Interest in Norway both as a destination and as a setting for fiction grew through the nineteenth century. The first novel by a woman set in Norway was Anna Maria Porter's The Recluse of Norway, published in 1814. Although it was received moderately well by critics, the setting and the difficulty which some readers found with Norwegian names hampered their enjoyment, indicating the lack of familiarity with a cultural discourse pertaining to Norway at this time. After the middle of the century, there was a considerable increase in the interest in Norway as more travellers went there, more writers of fiction set novels there and more books about the region were published.
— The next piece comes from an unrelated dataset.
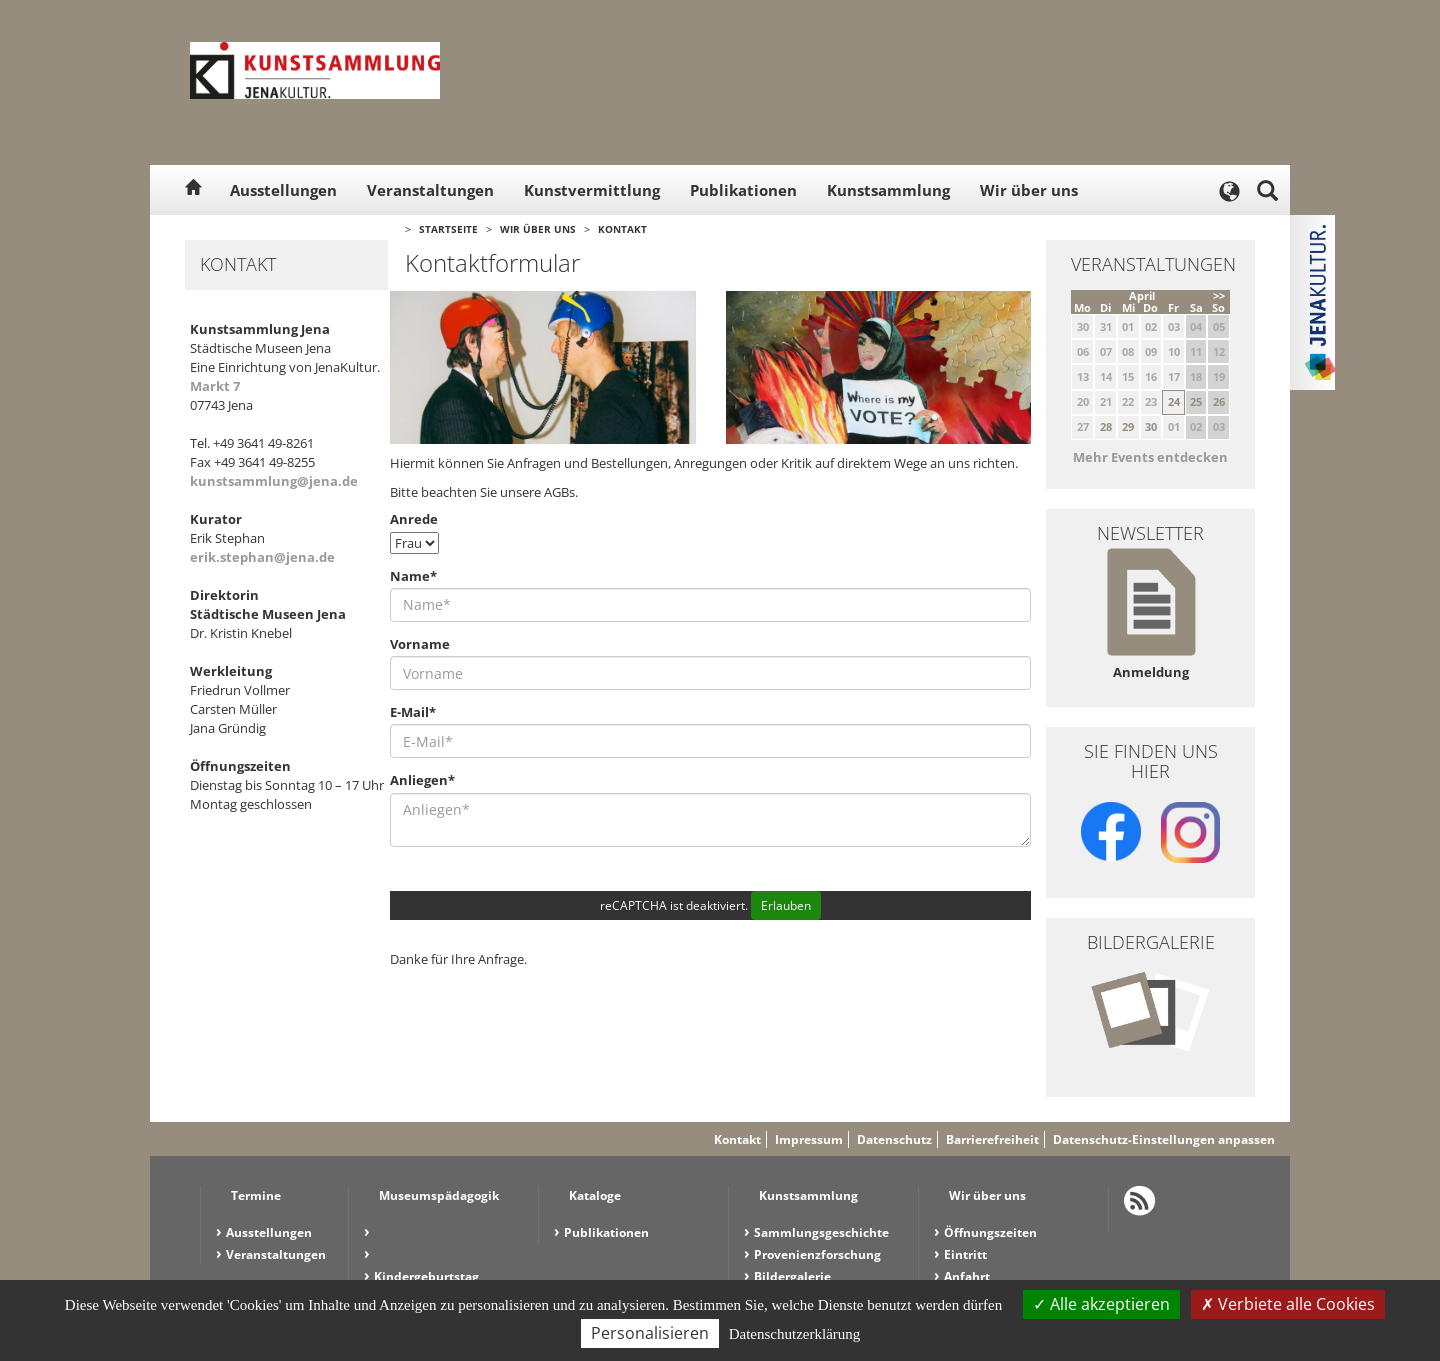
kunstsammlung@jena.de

Harriet Martineau's Feats on the Fiord: A Tale of Norway, first published in 1841, was reprinted during the rest of the century. The interest in reading about Norway grew to such an extent that by the end of the 1880s and the early 1890s there was a cluster of extremely popular fictional texts by women published, including Mrs Edward Kennard's Just Like a Woman (1894), Edna Lyall's A Hardy Norseman (1889) and Marie Corelli's Thelma: A Norwegian Princess (1889), which was reprinted in 56 editions.
By the end of the century certain popular imaginings of Norway had been established and were rewritten in many novels by women. This chapter explores the provenance of some of the principal ways in which Norway was constructed in these nineteenth-century novels and argues that during the nineteenth century a reciprocity was evident between travel writing, fiction and poetry, which concretised and popularised certain ideas about Norway.